If they wanted to avoid the public backlash that this would almost certainly occasion, they could simply accede to the demands for an outright ban, knowing that this would be an effective way of enabling the energy companies – albeit after a short delay.
The SNP abstained in yesterday’s vote because they are not opposed to a ban on fracking. They didn’t vote against the ban because such a vote would not reflect the party’s stated position. They didn’t vote for the ban because they know that this is not the most effective way to ensure that fracking is never permitted in Scotland. They didn’t vote for the ban because they know that a ban would be massively irresponsible.
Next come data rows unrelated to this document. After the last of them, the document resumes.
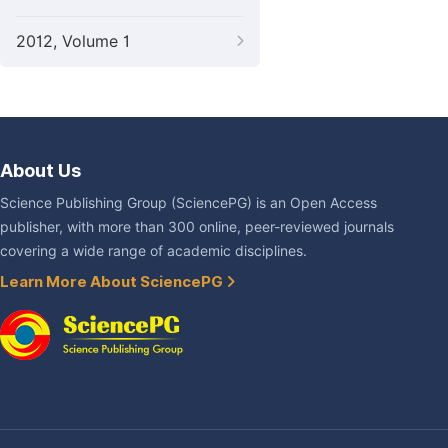
2012, Volume 1
About Us
Science Publishing Group (SciencePG) is an Open Access
publisher, with more than 300 online, peer-reviewed journals
covering a wide range of academic disciplines.
Learn More About SciencePG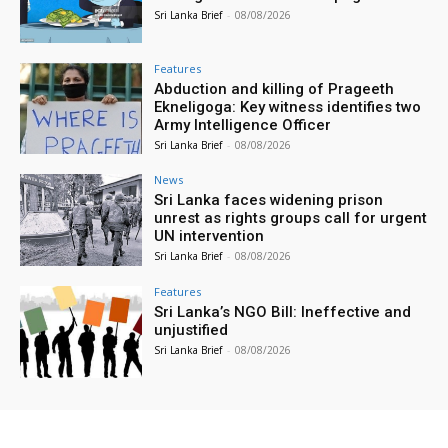
Sri Lanka Brief
-
08/08/2026
Features
Abduction and killing of Prageeth
Ekneligoga: Key witness identifies two
Army Intelligence Officer
Sri Lanka Brief
-
08/08/2026
News
Sri Lanka faces widening prison
unrest as rights groups call for urgent
UN intervention
Sri Lanka Brief
-
08/08/2026
Features
Sri Lanka’s NGO Bill: Ineffective and
unjustified
Sri Lanka Brief
-
08/08/2026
What we see in the SNP administration’s approach to the issue of fracking is the principled pragmatism that has consistently informed their approach to government since they first came to power in 2007. An approach which has won the repeated and unequivocal approval of the Scottish electorate. There is no political or economic expediency here. There is no dogma overruling sound policy and considered action.
If we want to stop fracking in Scotland, who are we to trust? Those who have cleverly contrived to prevent it up to now? Those who are continuing to prevent it? Those who have a discernible, even if not (for legal reasons) explicit plan for preventing it on a permanent basis?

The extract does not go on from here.